## Task item
Go through the records and give each one again exactly, omitting the images.

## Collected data
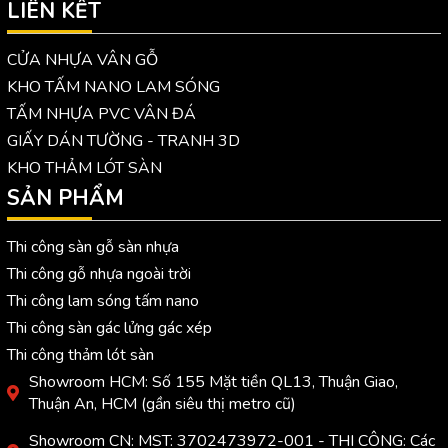
LIÊN KẾT
CỬA NHỰA VÂN GỖ
KHO TẤM NANO LAM SÓNG
TẤM NHỰA PVC VÂN ĐÁ
GIẤY DÁN TƯỜNG - TRANH 3D
KHO THẢM LÓT SÀN
SẢN PHẨM
Thi công sàn gỗ sàn nhựa
Thi công gỗ nhựa ngoài trời
Thi công lam sóng tấm nano
Thi công sàn gác lửng gác xép
Thi công thảm lót sàn
Showroom HCM: Số 155 Mặt tiền QL13, Thuận Giao,
Thuận An, HCM (gần siêu thị metro cũ)
Showroom CN: MST: 3702473972-001 - THI CÔNG: Các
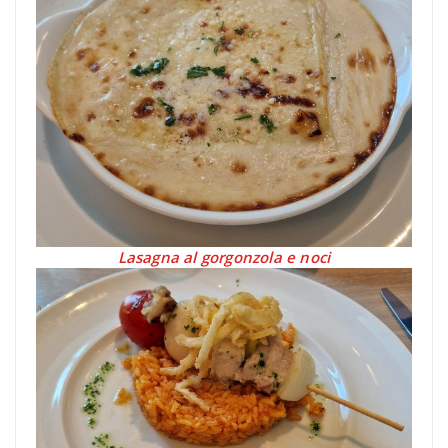
Lasagna al gorgonzola e noci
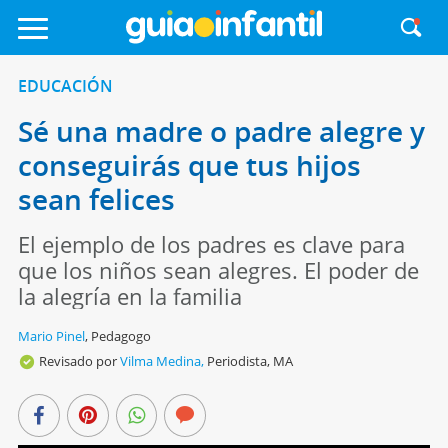
EDUCACIÓN
Sé una madre o padre alegre y
conseguirás que tus hijos
sean felices
El ejemplo de los padres es clave para
que los niños sean alegres. El poder de
la alegría en la familia
Mario Pinel
,
Pedagogo
Revisado por
Vilma Medina,
Periodista, MA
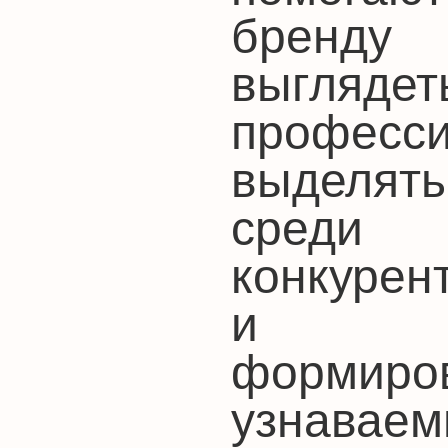
бренду
выглядет
професси
выделять
среди
конкурен
и
формиро
узнавае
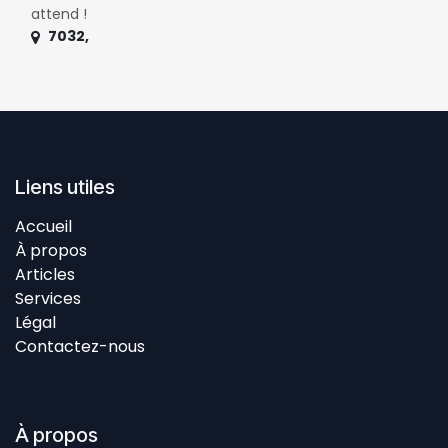
attend !
7032
,
Liens utiles
Accueil
À propos
Articles
Services
Légal
Contactez-nous
À propos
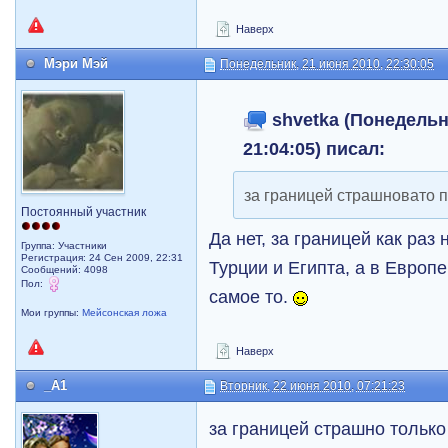
Наверх
Мэри Мэй
Понедельник, 21 июня 2010, 22:30:05
shvetka (Понедельни
21:04:05) писал:
за границей страшновато 
Постоянный участник
Да нет, за границей как раз
Группа: Участники
Регистрация: 24 Сен 2009, 22:31
Турции и Египта, а в Европе
Сообщений: 4098
Пол:
самое то.
Мои группы:
Мейсонская ложа
Наверх
_A1
Вторник, 22 июня 2010, 07:21:23
за границей страшно только 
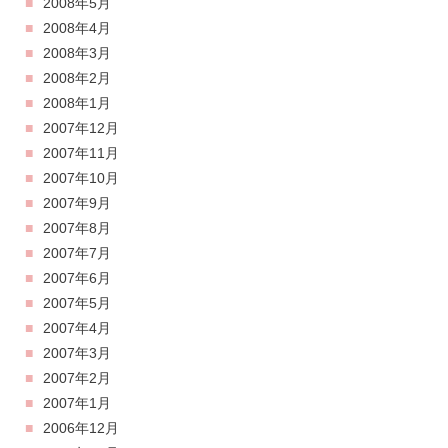
2008年5月
2008年4月
2008年3月
2008年2月
2008年1月
2007年12月
2007年11月
2007年10月
2007年9月
2007年8月
2007年7月
2007年6月
2007年5月
2007年4月
2007年3月
2007年2月
2007年1月
2006年12月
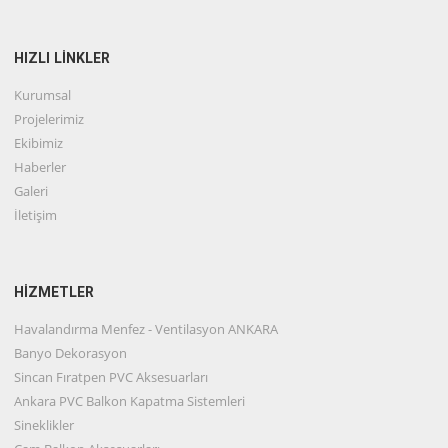
HIZLI LİNKLER
Kurumsal
Projelerimiz
Ekibimiz
Haberler
Galeri
İletişim
HİZMETLER
Havalandırma Menfez - Ventilasyon ANKARA
Banyo Dekorasyon
Sincan Fıratpen PVC Aksesuarları
Ankara PVC Balkon Kapatma Sistemleri
Sineklikler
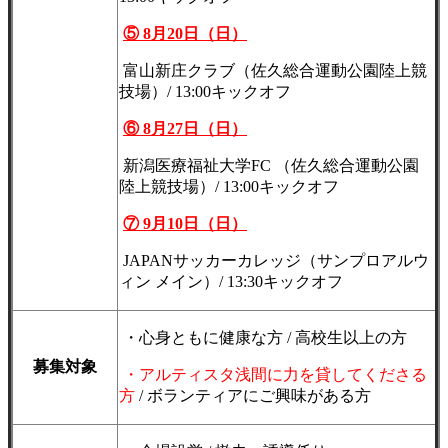
⑤ 8月20日（日）
富山新庄クラブ（佐久総合運動公園陸上競
技場）/ 13:00キックオフ
⑥ 8月27日（日）
新潟医療福祉大学FC （佐久総合運動公園
陸上競技場）/ 13:00キックオフ
⑦ 9月10日（日）
JAPANサッカーカレッジ（サンプロアルウ
ィン メイン）/ 13:30キックオフ
・心身ともに健康な方 / 高校生以上の方
募集対象
・アルティスタ浅間に力を貸してくださる
方
/ ボランティアにご興味がある方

## Answer to this exercise
LIÊN KẾT
CỬA NHỰA VÂN GỖ
KHO TẤM NANO LAM SÓNG
TẤM NHỰA PVC VÂN ĐÁ
GIẤY DÁN TƯỜNG - TRANH 3D
KHO THẢM LÓT SÀN
SẢN PHẨM
Thi công sàn gỗ sàn nhựa
Thi công gỗ nhựa ngoài trời
Thi công lam sóng tấm nano
Thi công sàn gác lửng gác xép
Thi công thảm lót sàn
Showroom HCM: Số 155 Mặt tiền QL13, Thuận Giao,
Thuận An, HCM (gần siêu thị metro cũ)
Showroom CN: MST: 3702473972-001 - THI CÔNG: Các
Lasagna al gorgonzola e noci
EDUCACIÓN
Sé una madre o padre alegre y
conseguirás que tus hijos
sean felices
El ejemplo de los padres es clave para
que los niños sean alegres. El poder de
la alegría en la familia
Mario Pinel
,
Pedagogo
Revisado por
Vilma Medina,
Periodista, MA
бренду
выглядет
професси
выделять
среди
конкурен
и
формиро
узнавае
attend !
7032
,
Liens utiles
Accueil
À propos
Articles
Services
Légal
Contactez-nous
À propos
Наверх
Мэри Мэй
Понедельник, 21 июня 2010, 22:30:05
shvetka (Понедельни
21:04:05) писал:
за границей страшновато 
Постоянный участник
Да нет, за границей как раз
Группа: Участники
Регистрация: 24 Сен 2009, 22:31
Турции и Египта, а в Европе
Сообщений: 4098
Пол:
самое то.
Мои группы:
Мейсонская ложа
Наверх
_A1
Вторник, 22 июня 2010, 07:21:23
за границей страшно только 
2008年5月
2008年4月
2008年3月
2008年2月
2008年1月
2007年12月
2007年11月
2007年10月
2007年9月
2007年8月
2007年7月
2007年6月
2007年5月
2007年4月
2007年3月
2007年2月
2007年1月
2006年12月
HIZLI LİNKLER
Kurumsal
Projelerimiz
Ekibimiz
Haberler
Galeri
İletişim
HİZMETLER
Havalandırma Menfez - Ventilasyon ANKARA
Banyo Dekorasyon
Sincan Fıratpen PVC Aksesuarları
Ankara PVC Balkon Kapatma Sistemleri
Sineklikler
⑤ 8月20日（日）
富山新庄クラブ（佐久総合運動公園陸上競
技場）/ 13:00キックオフ
⑥ 8月27日（日）
新潟医療福祉大学FC （佐久総合運動公園
陸上競技場）/ 13:00キックオフ
⑦ 9月10日（日）
JAPANサッカーカレッジ（サンプロアルウ
ィン メイン）/ 13:30キックオフ
・心身ともに健康な方 / 高校生以上の方
募集対象
・アルティスタ浅間に力を貸してくださる
方
/ ボランティアにご興味がある方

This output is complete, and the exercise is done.